Your assignment: Your answer should consist of the lines below that hold the word "Hortelã".

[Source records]
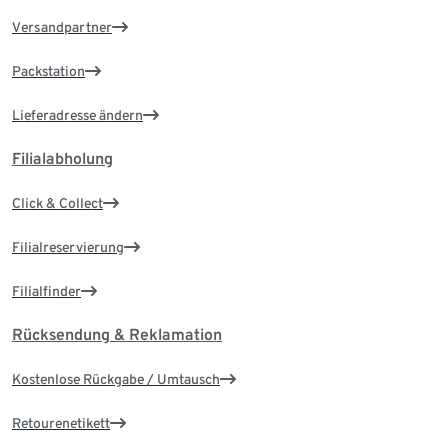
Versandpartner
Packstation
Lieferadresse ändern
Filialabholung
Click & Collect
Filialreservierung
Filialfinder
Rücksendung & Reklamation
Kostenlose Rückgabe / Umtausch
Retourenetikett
---
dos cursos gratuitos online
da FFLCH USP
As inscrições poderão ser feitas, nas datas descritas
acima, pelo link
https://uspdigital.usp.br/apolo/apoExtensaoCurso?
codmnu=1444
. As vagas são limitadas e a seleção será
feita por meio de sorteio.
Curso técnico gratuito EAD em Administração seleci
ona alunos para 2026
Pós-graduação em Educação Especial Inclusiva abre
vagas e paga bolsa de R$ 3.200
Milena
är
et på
--
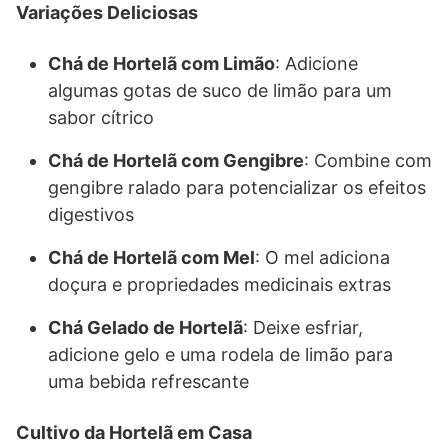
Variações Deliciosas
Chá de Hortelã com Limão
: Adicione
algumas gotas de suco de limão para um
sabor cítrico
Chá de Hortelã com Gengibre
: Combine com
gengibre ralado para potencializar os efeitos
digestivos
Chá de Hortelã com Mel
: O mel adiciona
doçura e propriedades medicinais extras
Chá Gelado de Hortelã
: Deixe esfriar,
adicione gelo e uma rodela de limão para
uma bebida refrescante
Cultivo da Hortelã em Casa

Result of this exercise:
Chá de Hortelã com Limão
Chá de Hortelã com Gengibre
Chá de Hortelã com Mel
Chá Gelado de Hortelã
Cultivo da Hortelã em Casa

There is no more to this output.